# What Does a Dedication Imply?



## Enthalpy (Apr 15, 2020)

Hello everyone and everybody!

When a composer dedicates a piece to an musician, we can suppose admiration, tribute, and more.

But does it have *more practical implications* traditionally? Like this one musician expected to create the piece? The composer (and editor) not asking a fee from the musician lifelong for that piece? Others?

Thank you!


----------



## Vasks (Dec 9, 2013)

If the dedication says _"For John So & So"_ that implies that the performer/conductor asked for or commissioned the piece. If the dedication says _"To John So & So"_ then it implies its more about admiration from the composer regarding the talent of the performer; however, it's common courtesy to ask the dedicatee if they wish to have it. Of course this type of dedication can be for a non-performer as well.


----------



## Fabulin (Jun 10, 2019)

Often pragmatism. 

Despite all his stormy feelings concerning miss Smithson, Berlioz dedicated his first symphony to the Russian Tsar, because he viewed Russia as a potent market for his music.

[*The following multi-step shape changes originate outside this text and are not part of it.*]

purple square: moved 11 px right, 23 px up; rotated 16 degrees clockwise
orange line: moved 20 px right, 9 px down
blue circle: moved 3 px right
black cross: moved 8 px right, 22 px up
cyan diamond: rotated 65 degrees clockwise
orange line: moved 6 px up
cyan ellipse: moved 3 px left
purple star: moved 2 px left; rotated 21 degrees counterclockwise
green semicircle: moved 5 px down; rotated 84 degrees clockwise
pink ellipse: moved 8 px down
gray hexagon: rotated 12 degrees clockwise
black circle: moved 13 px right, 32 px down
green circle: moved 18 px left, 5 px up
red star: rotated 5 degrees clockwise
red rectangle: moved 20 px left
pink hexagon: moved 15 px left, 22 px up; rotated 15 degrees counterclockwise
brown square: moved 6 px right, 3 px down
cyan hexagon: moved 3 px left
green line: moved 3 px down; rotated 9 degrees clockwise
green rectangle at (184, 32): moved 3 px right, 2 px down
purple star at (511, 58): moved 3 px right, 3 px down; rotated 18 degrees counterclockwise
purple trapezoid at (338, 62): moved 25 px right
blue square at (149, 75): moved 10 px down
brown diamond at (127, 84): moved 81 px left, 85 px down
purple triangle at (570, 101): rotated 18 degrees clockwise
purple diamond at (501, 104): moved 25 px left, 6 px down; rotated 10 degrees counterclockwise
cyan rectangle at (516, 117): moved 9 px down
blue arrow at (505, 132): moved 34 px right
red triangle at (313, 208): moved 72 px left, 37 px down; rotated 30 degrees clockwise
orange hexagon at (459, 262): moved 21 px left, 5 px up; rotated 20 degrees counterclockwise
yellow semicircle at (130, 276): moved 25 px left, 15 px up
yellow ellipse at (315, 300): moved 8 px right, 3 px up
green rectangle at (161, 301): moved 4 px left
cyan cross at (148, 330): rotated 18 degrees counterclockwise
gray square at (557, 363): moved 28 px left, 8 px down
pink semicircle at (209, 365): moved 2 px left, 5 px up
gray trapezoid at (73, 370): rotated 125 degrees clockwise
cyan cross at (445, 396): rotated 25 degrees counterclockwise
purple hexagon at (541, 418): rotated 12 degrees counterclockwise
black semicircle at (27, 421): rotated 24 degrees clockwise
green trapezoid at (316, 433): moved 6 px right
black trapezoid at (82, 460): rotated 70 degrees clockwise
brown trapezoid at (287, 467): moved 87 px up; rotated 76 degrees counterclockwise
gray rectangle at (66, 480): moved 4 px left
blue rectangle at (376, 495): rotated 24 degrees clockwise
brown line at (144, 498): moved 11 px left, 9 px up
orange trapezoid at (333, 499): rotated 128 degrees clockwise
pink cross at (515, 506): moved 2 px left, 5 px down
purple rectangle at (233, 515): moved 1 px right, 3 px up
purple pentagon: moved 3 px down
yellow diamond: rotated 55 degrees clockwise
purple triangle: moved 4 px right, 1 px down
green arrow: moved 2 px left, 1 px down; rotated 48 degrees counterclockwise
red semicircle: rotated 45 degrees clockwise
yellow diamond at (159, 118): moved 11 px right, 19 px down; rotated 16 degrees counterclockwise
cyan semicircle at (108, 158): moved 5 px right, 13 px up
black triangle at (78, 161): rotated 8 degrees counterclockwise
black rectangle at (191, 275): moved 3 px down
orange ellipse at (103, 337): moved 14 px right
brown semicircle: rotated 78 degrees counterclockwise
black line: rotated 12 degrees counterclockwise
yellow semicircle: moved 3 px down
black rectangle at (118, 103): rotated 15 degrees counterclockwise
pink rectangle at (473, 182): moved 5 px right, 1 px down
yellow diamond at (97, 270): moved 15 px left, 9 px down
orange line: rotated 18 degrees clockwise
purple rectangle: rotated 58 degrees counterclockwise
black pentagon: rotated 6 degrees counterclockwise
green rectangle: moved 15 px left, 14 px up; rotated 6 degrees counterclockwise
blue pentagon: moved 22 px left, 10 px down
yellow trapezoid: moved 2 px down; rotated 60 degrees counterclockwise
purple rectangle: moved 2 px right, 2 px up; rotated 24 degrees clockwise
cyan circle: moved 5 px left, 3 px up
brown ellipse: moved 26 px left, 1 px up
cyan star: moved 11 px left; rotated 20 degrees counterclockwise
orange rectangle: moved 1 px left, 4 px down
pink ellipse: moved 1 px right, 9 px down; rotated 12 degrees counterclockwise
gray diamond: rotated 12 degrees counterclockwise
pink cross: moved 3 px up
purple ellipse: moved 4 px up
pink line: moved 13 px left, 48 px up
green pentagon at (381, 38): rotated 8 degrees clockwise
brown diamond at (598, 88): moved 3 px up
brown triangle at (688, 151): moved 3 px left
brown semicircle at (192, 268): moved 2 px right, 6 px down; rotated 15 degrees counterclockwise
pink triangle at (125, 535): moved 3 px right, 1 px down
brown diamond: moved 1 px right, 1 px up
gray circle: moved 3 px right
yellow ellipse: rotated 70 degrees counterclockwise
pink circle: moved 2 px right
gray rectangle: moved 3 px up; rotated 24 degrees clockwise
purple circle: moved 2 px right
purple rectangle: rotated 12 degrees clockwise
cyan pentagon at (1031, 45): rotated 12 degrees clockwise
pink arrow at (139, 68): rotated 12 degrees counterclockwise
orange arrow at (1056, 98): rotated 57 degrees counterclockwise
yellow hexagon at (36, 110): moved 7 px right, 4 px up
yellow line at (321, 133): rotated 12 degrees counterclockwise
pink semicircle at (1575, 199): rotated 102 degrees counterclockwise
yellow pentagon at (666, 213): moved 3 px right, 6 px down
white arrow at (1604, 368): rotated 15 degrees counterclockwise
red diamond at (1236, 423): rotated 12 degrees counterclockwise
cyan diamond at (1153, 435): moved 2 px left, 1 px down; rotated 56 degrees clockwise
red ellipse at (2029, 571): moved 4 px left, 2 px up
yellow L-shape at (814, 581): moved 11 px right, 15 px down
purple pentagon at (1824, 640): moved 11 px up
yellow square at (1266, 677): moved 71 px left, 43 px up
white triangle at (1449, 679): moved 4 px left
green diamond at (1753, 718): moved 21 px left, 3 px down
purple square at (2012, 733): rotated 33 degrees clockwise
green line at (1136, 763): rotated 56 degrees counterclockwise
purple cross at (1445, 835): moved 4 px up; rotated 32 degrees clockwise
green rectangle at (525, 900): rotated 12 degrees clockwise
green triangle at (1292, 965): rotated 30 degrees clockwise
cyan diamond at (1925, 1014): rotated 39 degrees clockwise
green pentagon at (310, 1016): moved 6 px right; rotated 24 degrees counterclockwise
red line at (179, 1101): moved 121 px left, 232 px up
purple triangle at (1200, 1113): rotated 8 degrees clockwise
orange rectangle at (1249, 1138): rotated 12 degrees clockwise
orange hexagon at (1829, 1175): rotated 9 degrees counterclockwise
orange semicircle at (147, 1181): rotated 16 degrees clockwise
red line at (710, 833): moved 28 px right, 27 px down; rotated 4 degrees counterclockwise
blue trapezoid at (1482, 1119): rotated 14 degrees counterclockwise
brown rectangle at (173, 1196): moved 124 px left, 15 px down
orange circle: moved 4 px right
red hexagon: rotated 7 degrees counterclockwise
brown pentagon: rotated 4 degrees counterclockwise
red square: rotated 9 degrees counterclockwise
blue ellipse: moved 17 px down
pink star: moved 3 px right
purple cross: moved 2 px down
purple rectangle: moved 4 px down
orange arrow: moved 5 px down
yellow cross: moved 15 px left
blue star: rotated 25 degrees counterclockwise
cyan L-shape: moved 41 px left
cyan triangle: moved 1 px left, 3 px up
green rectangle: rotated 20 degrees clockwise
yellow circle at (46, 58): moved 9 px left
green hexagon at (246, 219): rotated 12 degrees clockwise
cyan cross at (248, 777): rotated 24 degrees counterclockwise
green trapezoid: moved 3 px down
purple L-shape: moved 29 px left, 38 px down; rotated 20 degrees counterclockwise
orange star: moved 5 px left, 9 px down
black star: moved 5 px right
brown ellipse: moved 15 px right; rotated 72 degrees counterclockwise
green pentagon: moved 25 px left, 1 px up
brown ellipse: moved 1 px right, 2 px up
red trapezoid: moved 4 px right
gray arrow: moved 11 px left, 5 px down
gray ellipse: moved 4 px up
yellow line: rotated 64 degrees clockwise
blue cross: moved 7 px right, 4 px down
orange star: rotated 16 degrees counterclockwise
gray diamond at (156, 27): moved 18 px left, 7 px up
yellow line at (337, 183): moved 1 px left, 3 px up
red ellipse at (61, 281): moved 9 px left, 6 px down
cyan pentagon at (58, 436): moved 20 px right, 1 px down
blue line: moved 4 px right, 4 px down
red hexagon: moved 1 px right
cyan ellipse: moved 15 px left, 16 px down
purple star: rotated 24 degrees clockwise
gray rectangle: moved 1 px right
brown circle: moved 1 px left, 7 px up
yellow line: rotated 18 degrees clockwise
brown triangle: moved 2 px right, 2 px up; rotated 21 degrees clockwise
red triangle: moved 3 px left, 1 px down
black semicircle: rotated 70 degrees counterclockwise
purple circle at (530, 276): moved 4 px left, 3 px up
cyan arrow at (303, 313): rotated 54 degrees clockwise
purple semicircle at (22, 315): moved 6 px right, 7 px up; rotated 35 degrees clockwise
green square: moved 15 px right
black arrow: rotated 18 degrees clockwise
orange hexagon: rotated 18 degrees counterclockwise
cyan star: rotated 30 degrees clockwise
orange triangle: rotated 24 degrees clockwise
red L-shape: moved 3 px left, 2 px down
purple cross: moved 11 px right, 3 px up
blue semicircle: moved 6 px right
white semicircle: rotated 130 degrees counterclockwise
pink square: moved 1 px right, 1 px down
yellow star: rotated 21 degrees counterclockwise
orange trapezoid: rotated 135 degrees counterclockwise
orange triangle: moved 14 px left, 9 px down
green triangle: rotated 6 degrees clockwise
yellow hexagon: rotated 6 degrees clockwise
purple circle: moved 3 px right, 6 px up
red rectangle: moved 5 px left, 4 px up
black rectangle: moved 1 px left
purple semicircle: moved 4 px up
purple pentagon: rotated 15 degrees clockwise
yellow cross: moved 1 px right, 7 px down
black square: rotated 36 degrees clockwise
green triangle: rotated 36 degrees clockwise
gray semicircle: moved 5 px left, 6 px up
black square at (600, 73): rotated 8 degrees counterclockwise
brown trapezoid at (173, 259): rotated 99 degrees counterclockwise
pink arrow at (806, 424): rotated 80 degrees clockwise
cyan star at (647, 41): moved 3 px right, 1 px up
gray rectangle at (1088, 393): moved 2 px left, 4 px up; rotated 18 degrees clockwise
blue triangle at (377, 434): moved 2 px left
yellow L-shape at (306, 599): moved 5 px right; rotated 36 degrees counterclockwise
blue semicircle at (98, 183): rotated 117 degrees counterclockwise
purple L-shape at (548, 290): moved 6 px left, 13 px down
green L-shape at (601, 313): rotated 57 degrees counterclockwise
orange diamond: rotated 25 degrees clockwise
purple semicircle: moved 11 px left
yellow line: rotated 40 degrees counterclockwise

The Tsar sent him an expensive ring in return.


----------



## Enthalpy (Apr 15, 2020)

Vasks said:


> [...] it's common courtesy to ask the dedicatee if they wish to have it [...]


Bartók dedicated his 1st violin concerto to a female violinist well known at that time. The violinist didn't accept the concerto nor the composer. The concerto kept unplayed until Bartók's death.


----------



## Enthalpy (Apr 15, 2020)

Vasks said:


> [...] If the dedication says _"To John So & So"_ then it implies its more about admiration from the composer regarding the talent of the performer [...]


Does a tradition want that the dedicatee be the first to perform the piece?


----------



## hammeredklavier (Feb 18, 2018)

Enthalpy said:


> When a composer dedicates a piece to an musician, we can suppose admiration, tribute, and more.


Chopin dedicated his important works to Schumann and Liszt, but did he admire them as composers? No. He did admire Liszt as a performer though.


----------



## Auntie Lynn (Feb 23, 2014)

Didn't Ravel dedicate something to Mistinguette...?


----------